Friday, November 10th, 2006


I am trying out a polling service. My first poll is just for fun.

Do you ever respond to polls?
Yes
No
Free polls from Pollhost.com

The New York Times reports (free registration required) that New York City is considering allowing people born in NYC to change the sex on their birth certificate, even without undergoing sex-change surgery.


Unbelievable, and yet in our postmodern times it is very believable. In a world where a pregnant mother can define whether her unborn baby is valuable and worthy of life, or invaluable and able to be killed, and in a world where morals are defined by each individual, it is not surprising that objective facts of biological reality can be redefined by mere self-determination as well. We are living in very confused times.

Thank you Max for being the first to bring this to my attention.

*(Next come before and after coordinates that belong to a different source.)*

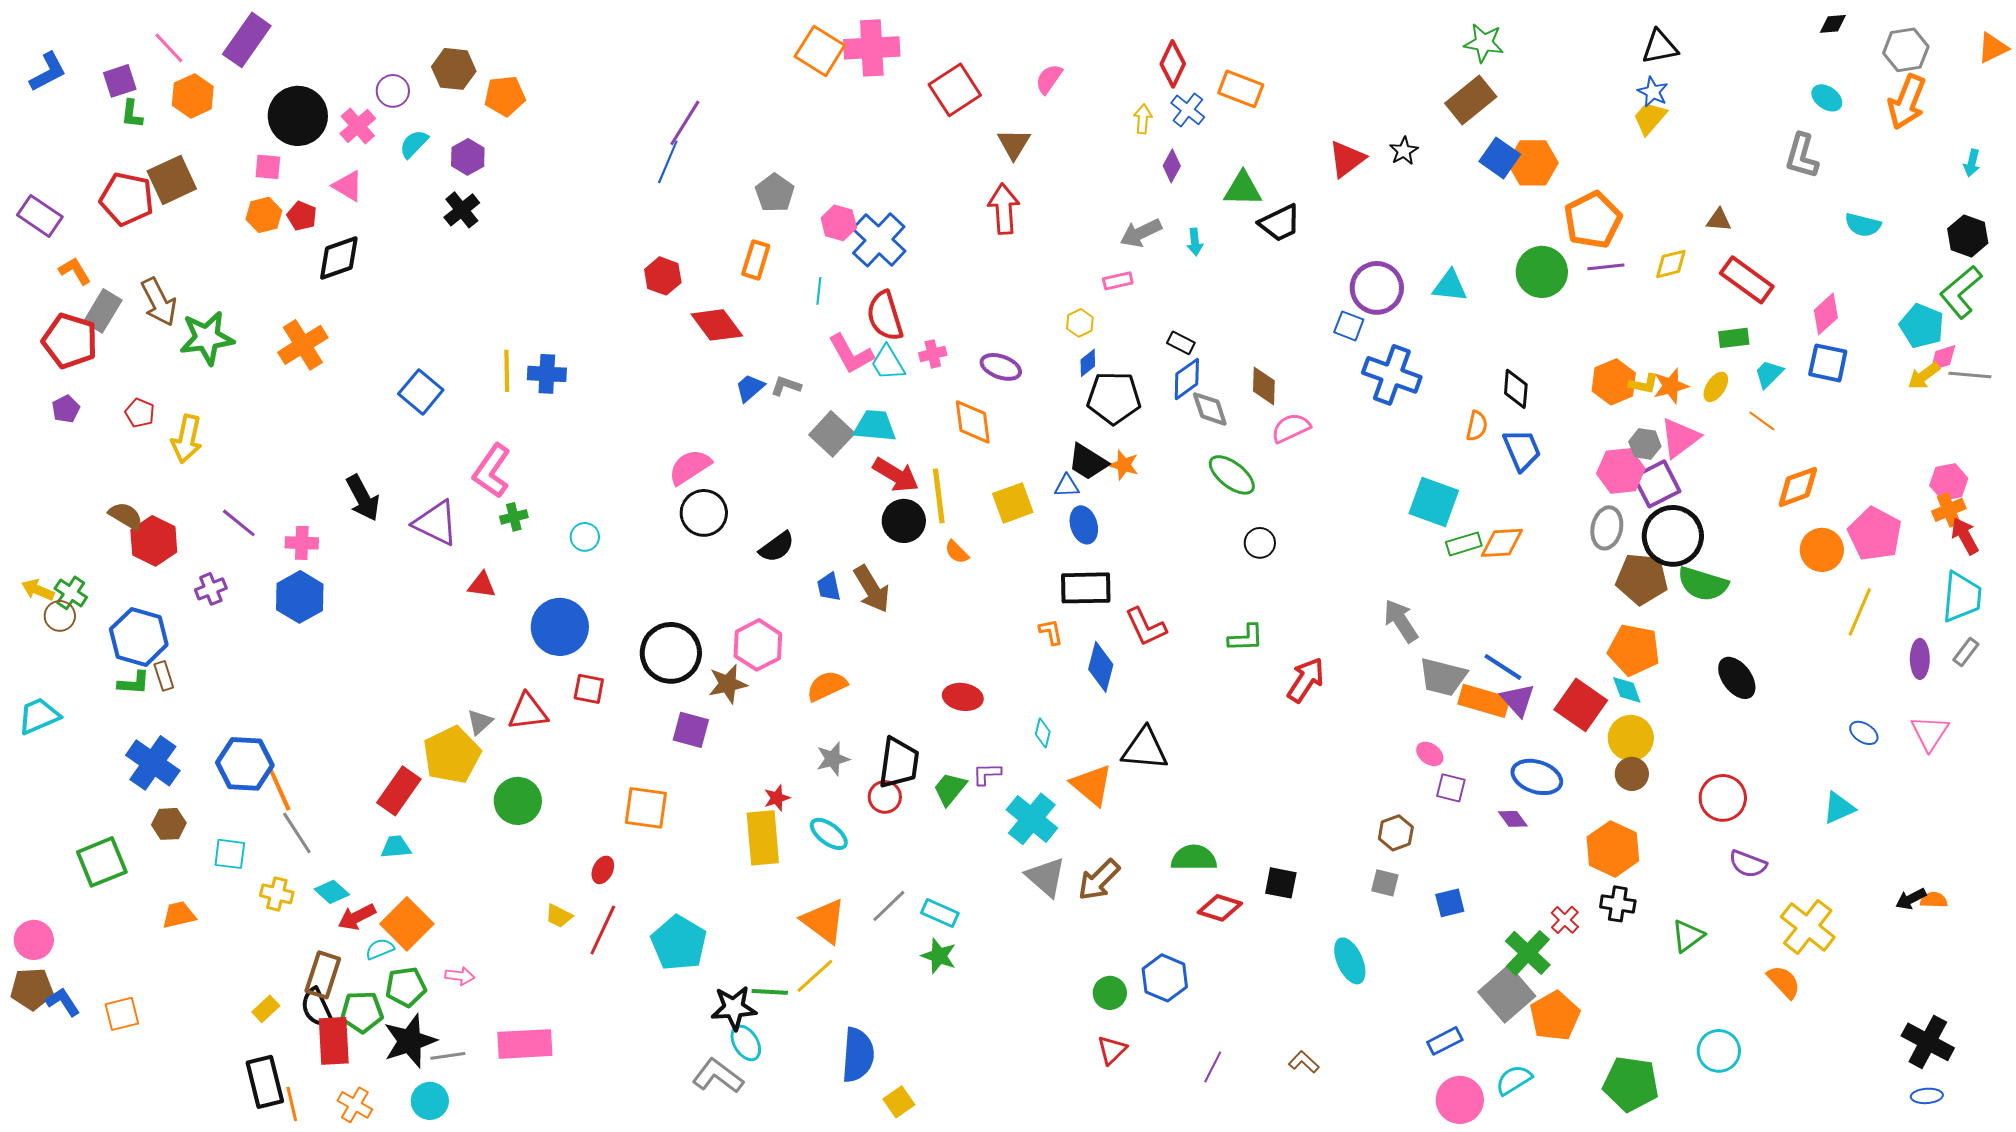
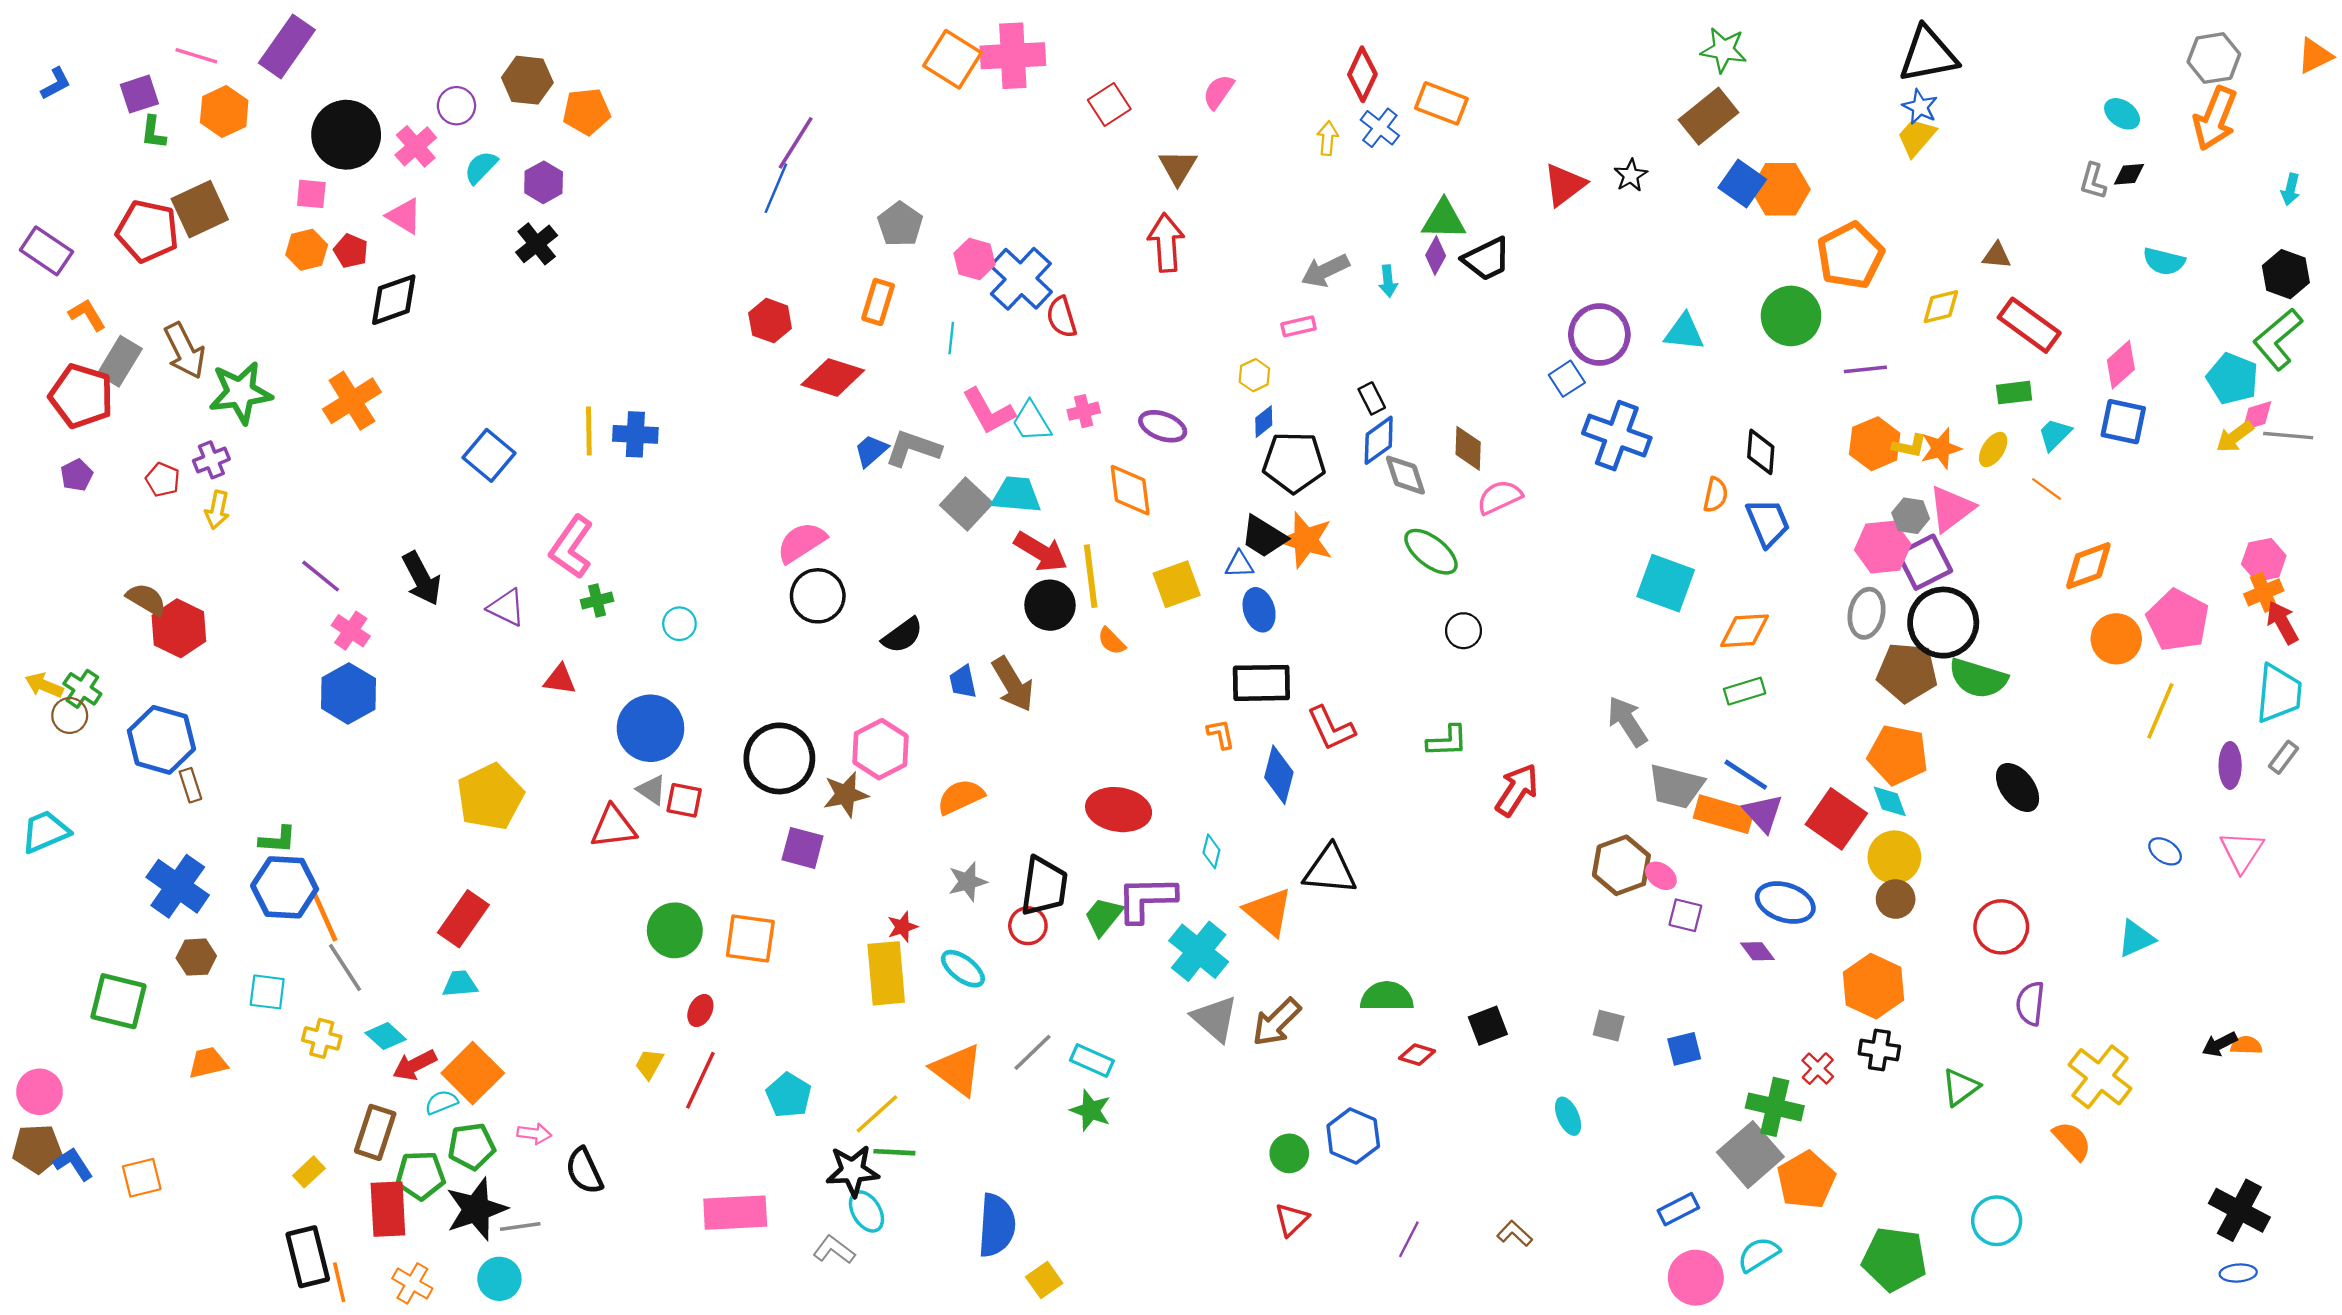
black diamond: (1833, 24) -> (2129, 174), moved
black triangle: (1660, 47) -> (1928, 55), size x1.4
pink line: (169, 48) -> (196, 56), turned -30
blue L-shape: (48, 72) -> (56, 84), size x0.7
red square: (955, 90) -> (1109, 105), size x0.7
gray L-shape: (1802, 156) -> (2093, 181), size x0.7
purple diamond: (1172, 166) -> (1436, 256), moved
purple line: (1606, 267) -> (1865, 369), moved
red semicircle: (885, 316) -> (1062, 317), moved, size x0.7
red diamond: (717, 325) -> (833, 377), turned -36
blue square: (1349, 326) -> (1567, 379), turned 36
black rectangle: (1181, 343) -> (1372, 398), turned 36
gray L-shape: (786, 386) -> (913, 448), size x1.6
yellow arrow: (187, 439) -> (217, 510), size x0.7
orange star: (1124, 465) -> (1306, 540), size x1.6
purple line: (239, 523) -> (321, 576), moved
purple triangle: (436, 523) -> (506, 607), size x0.7
pink cross: (302, 543) -> (351, 631), turned 32
green rectangle: (1464, 544) -> (1745, 691), moved
purple cross: (211, 589) -> (211, 460), moved
green L-shape: (134, 683) -> (278, 840), moved
red ellipse: (963, 697) -> (1119, 810), size x1.4
gray triangle: (480, 722) -> (652, 790), moved, turned -44
yellow pentagon: (452, 755) -> (490, 797), moved
purple L-shape: (987, 774) -> (1146, 899), size x1.8
green circle: (518, 801) -> (675, 930), moved
brown hexagon: (1396, 833) -> (1621, 865), moved, size x1.4
green square: (102, 862) -> (118, 1001), turned 36
purple semicircle: (1748, 864) -> (2030, 1004), turned 75
black square: (1281, 883) -> (1488, 1026), turned -32
red diamond: (1220, 908) -> (1417, 1055), size x0.7
yellow trapezoid: (559, 916) -> (649, 1064), turned 92
cyan pentagon: (679, 943) -> (789, 1095), size x0.7
green cross: (1528, 953) -> (1775, 1107), turned -30
cyan ellipse: (1350, 961) -> (1568, 1116), size x0.7
yellow line: (815, 976) -> (877, 1114), moved
black semicircle: (317, 1008) -> (584, 1171), moved
pink rectangle: (525, 1044) -> (735, 1213), moved
gray L-shape: (718, 1076) -> (834, 1250), size x0.7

Australia’s Senate narrowly approved a bill Tuesday legalizing the cloning of embryos for destructive research. It still has to pass their House of Representatives before it becomes law, but it is fully expected to pass. The law would require that the cloned embryos be destroyed within 14 days of creation, and forbids inserting them into a woman’s womb for gestation.


What I find interesting is that it was only four years ago that Australia passed legislation allowing the use of “leftover embryos” for embryonic stem cell research. Our legislature passed a similar law this year (but it was vetoed by President Bush). During the debate we were assured that all Congress wanted was the ability to use leftover embryos, not clone embryos. I wouldn’t doubt that Australia said the same thing, but the fact of the matter is that biotechnology, when unchecked by morality, is a slippery slope. We have already seen biotech slide down the slope in Australia and other countries. In fact, we’re even seeing it in America. California, Missouri, and New Jersey have all passed laws allowing the cloning of embryos for destructive research. Don’t believe them when they say “we’ll only do X, not Y,” for tomorrow they will be wanting to do Y. Yesterday they didn’t want to clone embryos for research, today they do. Today they are saying they don’t want to gestate clones to birth, but already some scientists are saying that wouldn’t be so bad after all. As it’s been said, what was unthinkable yesterday is thinkable today, and commonplace tomorrow.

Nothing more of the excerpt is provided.